The practice of kissing under the mistletoe dates back to ancient Greece, when it was used during marriage ceremonies.
Like many Christmas traditions, kissing under the mistletoe really caught on in Britain during the Victorian period. If a couple kissed under the mistletoe, it was thought it would lead to marriage.
But if a girl refused a gentleman’s kiss, she would be doomed to die an old maid.
These red and white striped sweet treats have become synonymous with Christmas.
It’s generally accepted that they originated some 250 years ago in Germany. Some people believe that white candy sticks were shaped into Js to look like a shepherd’s staff, although there isn’t much credibility to this story.
Most historians agree that candy canes first arrived in the USA in 1847. A German-Swedish immigrant August Imgard is widely credited with introducing the Christmas tree to Ohio in this year, when he decorated a small blue spruce true with paper ornaments and candy canes.
But they didn’t look much like the candy canes we know today. The distinctive white and red stripes didn’t appear until the turn of the century, and it wasn’t until 1919 that a candymaker named Bob McCormack began producing candy canes on a larger scale. His brother, Gregory Keller, invented a machine that automatically gave candy canes their distinctive J shape. Before this, each cane had to be shaped by hand!

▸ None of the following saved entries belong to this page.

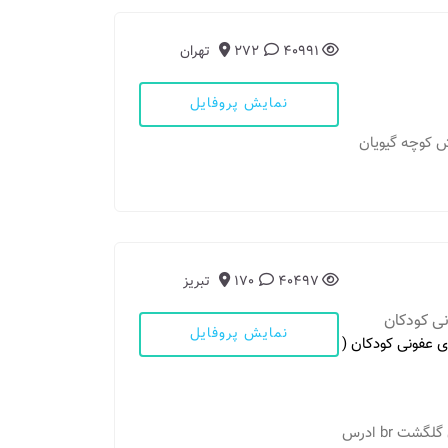
40991
272
تهران
نمایش پروفایل
نبش کوچه گیویان
40497
170
تبریز
ی کودکان
نمایش پروفایل
 عفونی کودکان (
مطب 1: تبریز - خیابان گلگشت -کوی شفا ساختمان گلگشت br ادرس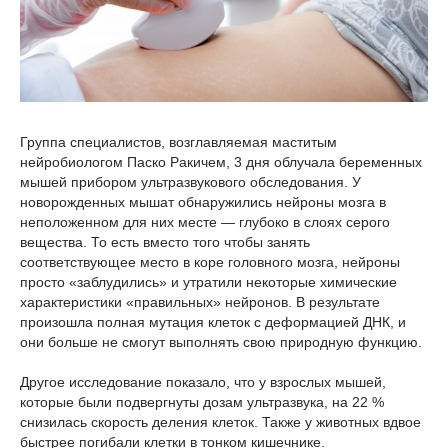
Группа специалистов, возглавляемая маститым
нейробиологом Паско Ракичем, 3 дня облучала беременных
мышей прибором ультразвукового обследования. У
новорожденных мышат обнаружились нейроны мозга в
неположенном для них месте — глубоко в слоях серого
вещества. То есть вместо того чтобы занять
соответствующее место в коре головного мозга, нейроны
просто «заблудились» и утратили некоторые химические
характеристики «правильных» нейронов. В результате
произошла полная мутация клеток с деформацией ДНК, и
они больше не смогут выполнять свою природную функцию.
Другое исследование показало, что у взрослых мышей,
которые были подвергнуты дозам ультразвука, на 22 %
снизилась скорость деления клеток. Также у животных вдвое
быстрее погибали клетки в тонком кишечнике.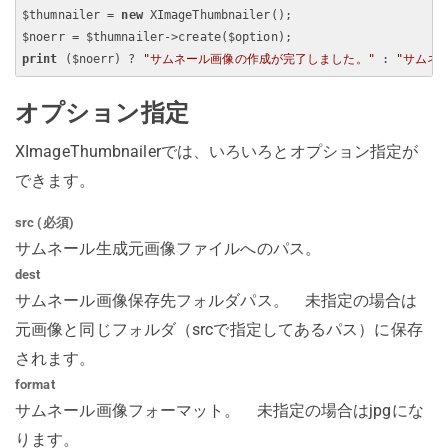
$thumnailer = 
new
 XImageThumbnailer();

print
 ($noerr) ? 
"サムネール画像の作成が完了しました。"
 : 
"サムネ
オプション指定
XImageThumbnailerでは、いろいろとオプション指定が
できます。
src (必須)
サムネール生成元画像ファイルへのパス。
dest
サムネール画像保存先フォルダパス。 未指定の場合は
元画像と同じフォルダ（srcで指定してあるパス）に保存
されます。
format
サムネール画像フォーマット。 未指定の場合はjpgにな
ります。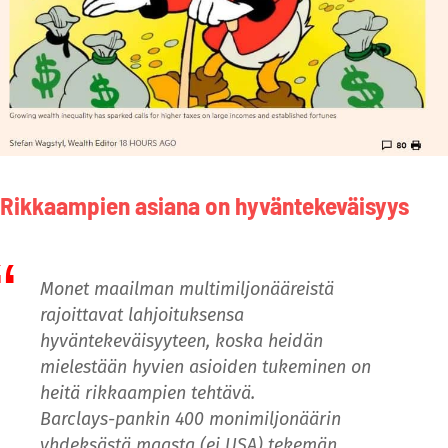
Rikkaampien asiana on hyväntekeväisyys
Monet maailman multimiljonääreistä
rajoittavat lahjoituksensa
hyväntekeväisyyteen, koska heidän
mielestään hyvien asioiden tukeminen on
heitä rikkaampien tehtävä.
Barclays-pankin 400 monimiljonäärin
yhdeksästä maasta (ei USA) tekemän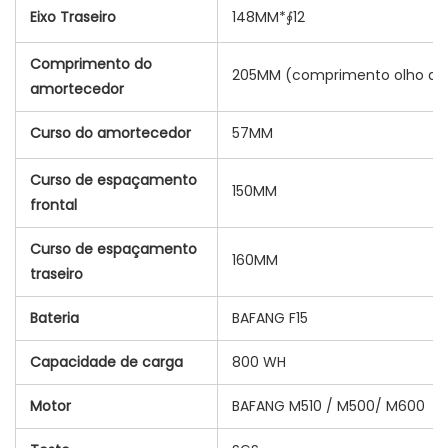
Eixo Traseiro
148MM*∮12
Comprimento do
205MM (comprimento olho a o
amortecedor
Curso do amortecedor
57MM
Curso de espaçamento
150MM
frontal
Curso de espaçamento
160MM
traseiro
Bateria
BAFANG F15
Capacidade de carga
800 WH
Motor
BAFANG M510 / M500/ M600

Eggnog – a rich drink made of egg, milk, sugar, and some kind of alcohol (usually rum or brandy) – was inspired by a medieval British drink called posset.
Posset was a thick, hot drink containing wine or beer, cream, sugar, and egg. The liquid was then thickened with bread, biscuits, oatmeal, or almond paste which created a dessert-like top layer. But by the 17th century, it was more commonly made with sherry.
It wasn’t until the British colonists arrived in American that rum became the primary ingredient. Rum was much less expensive and more readily available than having sherry shipped over from England, and the rum version quickly grew in popularity.
Now, a glass of eggnog is an essential part of the holidays for many people. You can make it with or without alcohol for a warming festive treat.
When do you pull your Christmas crackers? Before Christmas dinner or after? Or maybe you do it between courses!
Either way, sitting around the table wearing silly paper hats and laughing at terrible cracker jokes has part and parcel (no pun intended!) of Christmas.
Christmas crackers first appeared in Britain between 1845 and 1850. A London sweet maker called Tom Smith began selling sweets wrapped in decorative paper, after being inspired by similar treats he had seen in France. He accompanied the sweets with a motto or riddle, but they didn’t sell as well as he had hoped.
As the story goes, Smith was inspired to add the ‘crack’ to Christmas crackers after watching the sparks and hearing the crackle from logs on the fire. Small gifts and paper hats were later added by his son, Walter Smith.